• [ACTIVITY]
For each line below that contains the word "резьбой", return that line.

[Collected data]
Start of Block

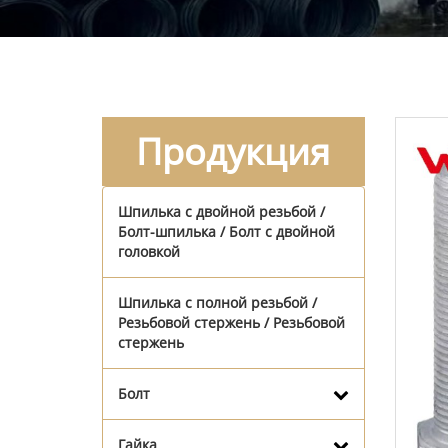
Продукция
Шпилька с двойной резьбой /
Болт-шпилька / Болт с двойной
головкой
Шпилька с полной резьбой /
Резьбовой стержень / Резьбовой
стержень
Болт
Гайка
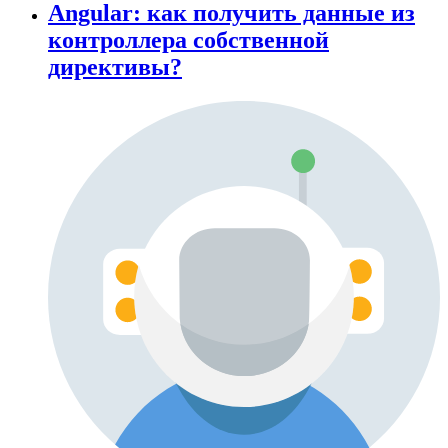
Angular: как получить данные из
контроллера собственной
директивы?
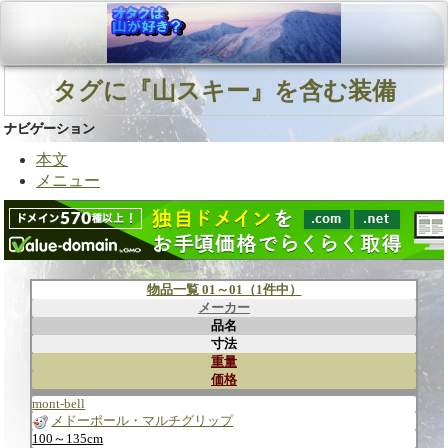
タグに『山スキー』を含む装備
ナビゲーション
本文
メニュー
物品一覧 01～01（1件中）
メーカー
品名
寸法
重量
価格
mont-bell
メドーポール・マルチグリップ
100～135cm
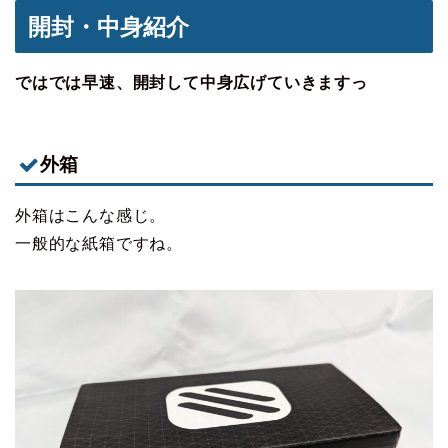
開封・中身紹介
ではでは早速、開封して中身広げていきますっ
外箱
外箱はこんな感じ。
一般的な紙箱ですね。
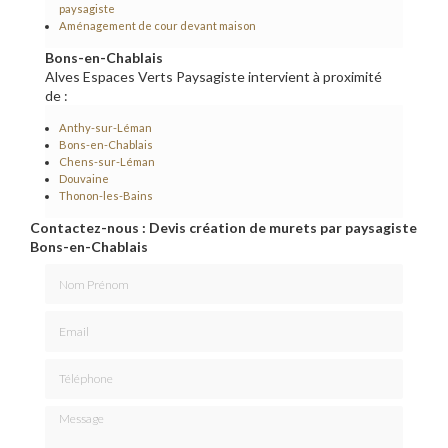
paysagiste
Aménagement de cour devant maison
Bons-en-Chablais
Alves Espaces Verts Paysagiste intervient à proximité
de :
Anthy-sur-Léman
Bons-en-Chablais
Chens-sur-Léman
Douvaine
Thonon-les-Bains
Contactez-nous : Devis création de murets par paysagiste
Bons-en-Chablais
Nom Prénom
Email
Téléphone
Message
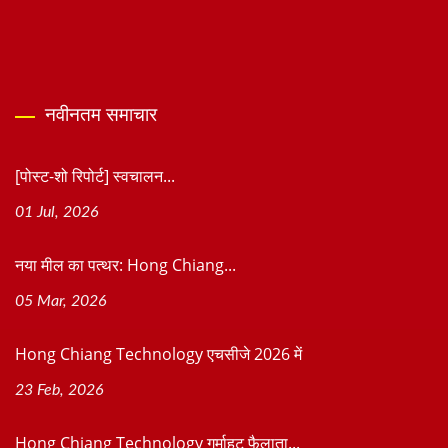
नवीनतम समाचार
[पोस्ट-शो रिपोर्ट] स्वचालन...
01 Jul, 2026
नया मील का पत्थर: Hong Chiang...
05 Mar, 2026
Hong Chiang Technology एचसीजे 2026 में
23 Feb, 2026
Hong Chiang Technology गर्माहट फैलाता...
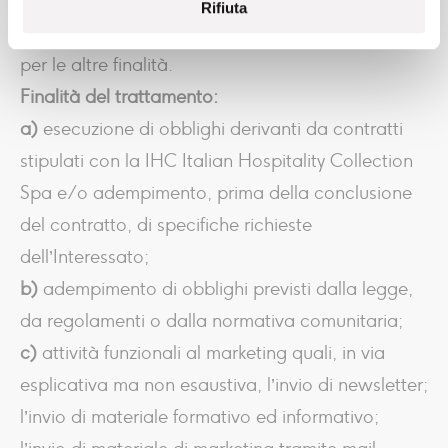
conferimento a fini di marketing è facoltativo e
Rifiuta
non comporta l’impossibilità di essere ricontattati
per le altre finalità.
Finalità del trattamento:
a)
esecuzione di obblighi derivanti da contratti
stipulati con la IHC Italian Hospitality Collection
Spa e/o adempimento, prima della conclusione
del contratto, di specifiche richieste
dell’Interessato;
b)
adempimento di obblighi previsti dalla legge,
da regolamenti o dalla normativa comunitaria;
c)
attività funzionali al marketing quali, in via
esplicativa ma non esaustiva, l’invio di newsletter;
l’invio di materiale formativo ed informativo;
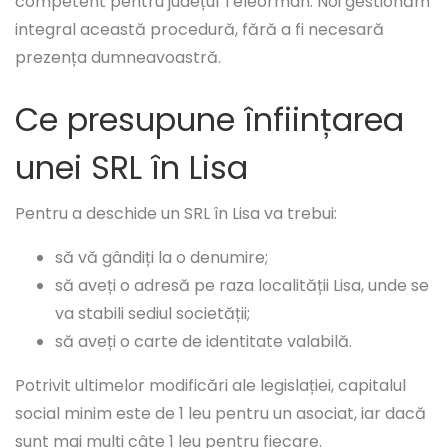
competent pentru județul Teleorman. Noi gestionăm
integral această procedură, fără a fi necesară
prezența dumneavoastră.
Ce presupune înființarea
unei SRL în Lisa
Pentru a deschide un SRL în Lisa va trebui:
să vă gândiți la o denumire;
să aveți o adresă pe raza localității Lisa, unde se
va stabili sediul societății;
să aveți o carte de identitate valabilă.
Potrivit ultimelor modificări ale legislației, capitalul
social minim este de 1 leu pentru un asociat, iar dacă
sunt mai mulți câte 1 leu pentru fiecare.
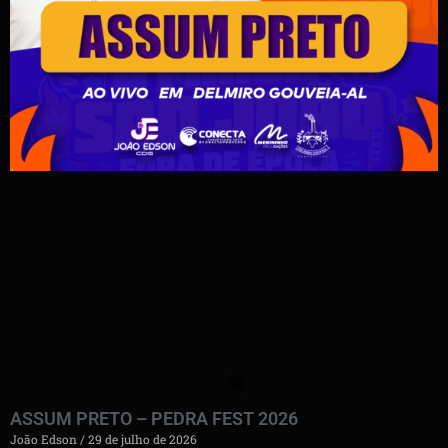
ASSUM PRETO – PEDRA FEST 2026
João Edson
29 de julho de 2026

End of Block

• [WRITTEN ANSWER]
Шпилька с двойной резьбой /
Шпилька с полной резьбой /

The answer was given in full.